- What you have to do: Nothing in the records below should be altered in the copy, although the pictures must be left out.

- Supplied records:
-=-=-=-=-

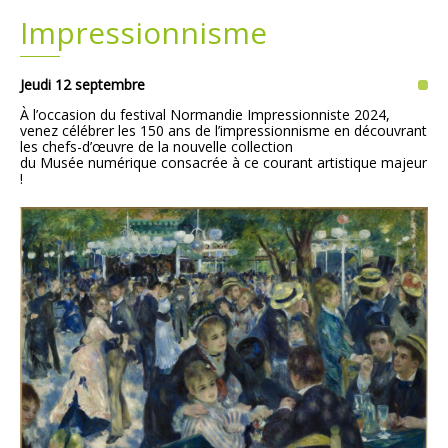
Impressionnisme
Plans
Grands projets
Jeudi 12 septembre
Demandes légales
À l’occasion du festival Normandie Impressionniste 2024,
venez célébrer les 150 ans de l’impressionnisme en découvrant
Emploi
les chefs-d’œuvre de la nouvelle collection
du Musée numérique consacrée à ce courant artistique majeur
!
Marchés publics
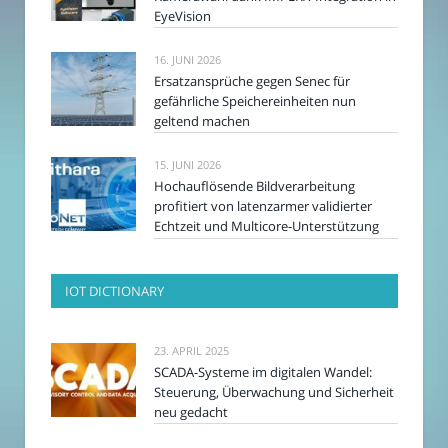
EyeVision
16. JUNI 2026
Ersatzansprüche gegen Senec für
gefährliche Speichereinheiten nun
geltend machen
15. JUNI 2026
Hochauflösende Bildverarbeitung
profitiert von latenzarmer validierter
Echtzeit und Multicore-Unterstützung
IOT DICTIONARY
23. APRIL 2025
SCADA-Systeme im digitalen Wandel:
Steuerung, Überwachung und Sicherheit
neu gedacht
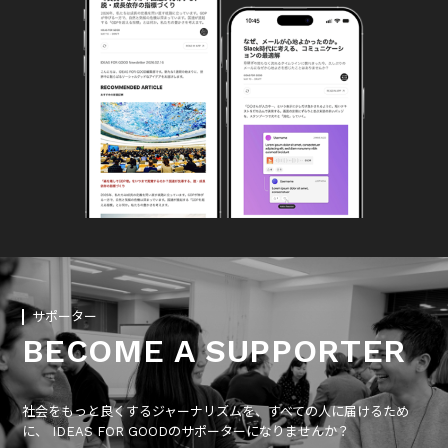
サポーター
BECOME A SUPPORTER
社会をもっと良くするジャーナリズムを、すべての人に届けるため
に、 IDEAS FOR GOODのサポーターになりませんか？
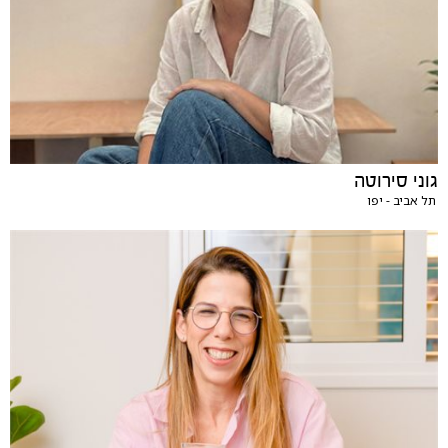
גוני סירוטה
תל אביב - יפו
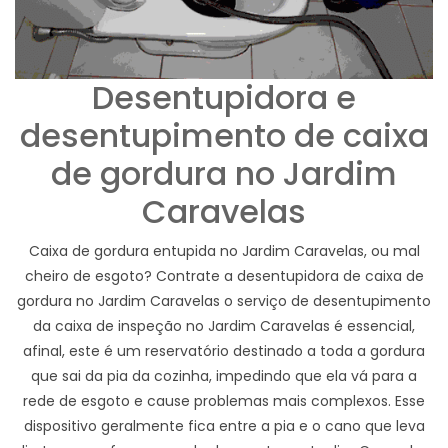
Desentupidora e
desentupimento de caixa
de gordura no Jardim
Caravelas
Caixa de gordura entupida no Jardim Caravelas, ou mal
cheiro de esgoto? Contrate a desentupidora de caixa de
gordura no Jardim Caravelas o serviço de desentupimento
da caixa de inspeção no Jardim Caravelas é essencial,
afinal, este é um reservatório destinado a toda a gordura
que sai da pia da cozinha, impedindo que ela vá para a
rede de esgoto e cause problemas mais complexos. Esse
dispositivo geralmente fica entre a pia e o cano que leva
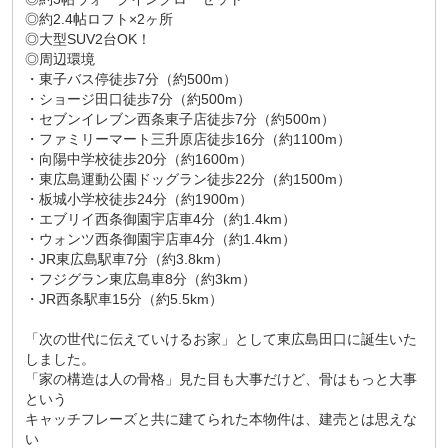
◎約2.4帖ロフト×2ヶ所
◎大型SUV2台OK！
◎周辺環境
・東子バス停徒歩7分（約500m）
・ショージ田口徒歩7分（約500m）
・セブンイレブン西条東子店徒歩7分（約500m）
・ファミリーマート三升原店徒歩16分（約1100m）
・向陽中学校徒歩20分（約1600m）
・東広島運動公園ドッグラン徒歩22分（約1500m）
・板城小学校徒歩24分（約1900m）
・エブリイ西条御園宇店車4分（約1.4km）
・ウォンツ西条御園宇店車4分（約1.4km）
・JR東広島駅車7分（約3.8km）
・フジグラン東広島車8分（約3km）
・JR西条駅車15分（約5.5km）
「次の世代に伝えていけるお家」として東広島田口に誕生いた
しました。
「家の構造は人の骨格」見た目も大事だけど、骨はもっと大事
という
キャッチフレーズと共に建てられた本物件は、建売とは思えな
い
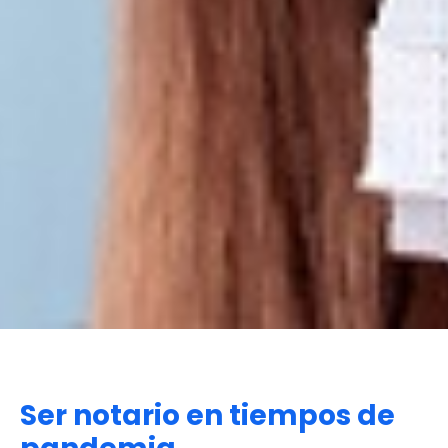
Ser notario en tiempos de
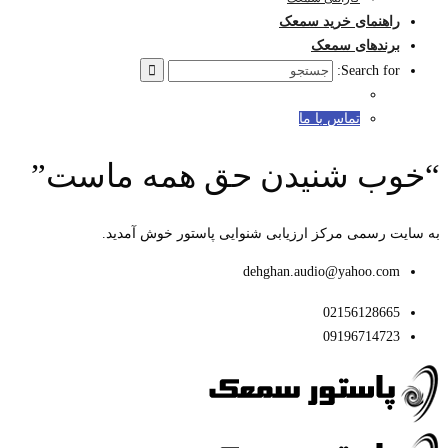
راهنمای خرید سمعک
برندهای سمعک
Search for:
تماس با ما
“خوب شنیدن حق همه ماست”
به سایت رسمی مرکز ارزیابی شنوایی پاستور خوش آمدید.
dehghan.audio@yahoo.com
02156128665
09196714723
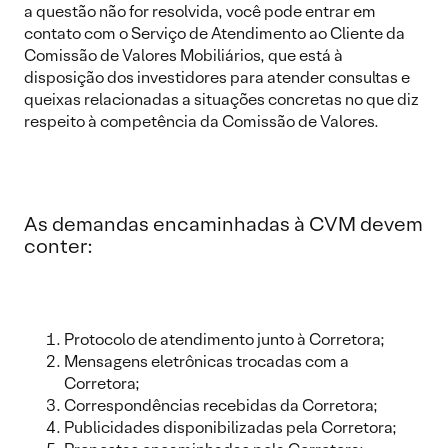
a questão não for resolvida, você pode entrar em
contato com o Serviço de Atendimento ao Cliente da
Comissão de Valores Mobiliários, que está à
disposição dos investidores para atender consultas e
queixas relacionadas a situações concretas no que diz
respeito à competência da Comissão de Valores.
As demandas encaminhadas à CVM devem
conter:
Protocolo de atendimento junto à Corretora;
Mensagens eletrônicas trocadas com a
Corretora;
Correspondências recebidas da Corretora;
Publicidades disponibilizadas pela Corretora;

-=-=-=-=-

- Solution to this problem:
Impressionnisme
Plans
Grands projets
Jeudi 12 septembre
Demandes légales
À l’occasion du festival Normandie Impressionniste 2024,
venez célébrer les 150 ans de l’impressionnisme en découvrant
Emploi
les chefs-d’œuvre de la nouvelle collection
du Musée numérique consacrée à ce courant artistique majeur
!
Marchés publics
EyeVision
16. JUNI 2026
Ersatzansprüche gegen Senec für
gefährliche Speichereinheiten nun
geltend machen
15. JUNI 2026
Hochauflösende Bildverarbeitung
profitiert von latenzarmer validierter
Echtzeit und Multicore-Unterstützung
IOT DICTIONARY
23. APRIL 2025
SCADA-Systeme im digitalen Wandel:
Steuerung, Überwachung und Sicherheit
neu gedacht
サポーター
BECOME A SUPPORTER
社会をもっと良くするジャーナリズムを、すべての人に届けるため
に、 IDEAS FOR GOODのサポーターになりませんか？
גוני סירוטה
תל אביב - יפו
Desentupidora e
desentupimento de caixa
de gordura no Jardim
Caravelas
Caixa de gordura entupida no Jardim Caravelas, ou mal
cheiro de esgoto? Contrate a desentupidora de caixa de
gordura no Jardim Caravelas o serviço de desentupimento
da caixa de inspeção no Jardim Caravelas é essencial,
afinal, este é um reservatório destinado a toda a gordura
que sai da pia da cozinha, impedindo que ela vá para a
rede de esgoto e cause problemas mais complexos. Esse
dispositivo geralmente fica entre a pia e o cano que leva
◎約2.4帖ロフト×2ヶ所
◎大型SUV2台OK！
◎周辺環境
・東子バス停徒歩7分（約500m）
・ショージ田口徒歩7分（約500m）
・セブンイレブン西条東子店徒歩7分（約500m）
・ファミリーマート三升原店徒歩16分（約1100m）
・向陽中学校徒歩20分（約1600m）
・東広島運動公園ドッグラン徒歩22分（約1500m）
・板城小学校徒歩24分（約1900m）
・エブリイ西条御園宇店車4分（約1.4km）
・ウォンツ西条御園宇店車4分（約1.4km）
・JR東広島駅車7分（約3.8km）
・フジグラン東広島車8分（約3km）
・JR西条駅車15分（約5.5km）
「次の世代に伝えていけるお家」として東広島田口に誕生いた
しました。
「家の構造は人の骨格」見た目も大事だけど、骨はもっと大事
という
キャッチフレーズと共に建てられた本物件は、建売とは思えな
い
Ser notario en tiempos de
راهنمای خرید سمعک
برندهای سمعک
Search for:
تماس با ما
“خوب شنیدن حق همه ماست”
به سایت رسمی مرکز ارزیابی شنوایی پاستور خوش آمدید.
dehghan.audio@yahoo.com
02156128665
09196714723
a questão não for resolvida, você pode entrar em
contato com o Serviço de Atendimento ao Cliente da
Comissão de Valores Mobiliários, que está à
disposição dos investidores para atender consultas e
queixas relacionadas a situações concretas no que diz
respeito à competência da Comissão de Valores.
As demandas encaminhadas à CVM devem
conter:
Protocolo de atendimento junto à Corretora;
Mensagens eletrônicas trocadas com a
Corretora;
Correspondências recebidas da Corretora;
Publicidades disponibilizadas pela Corretora;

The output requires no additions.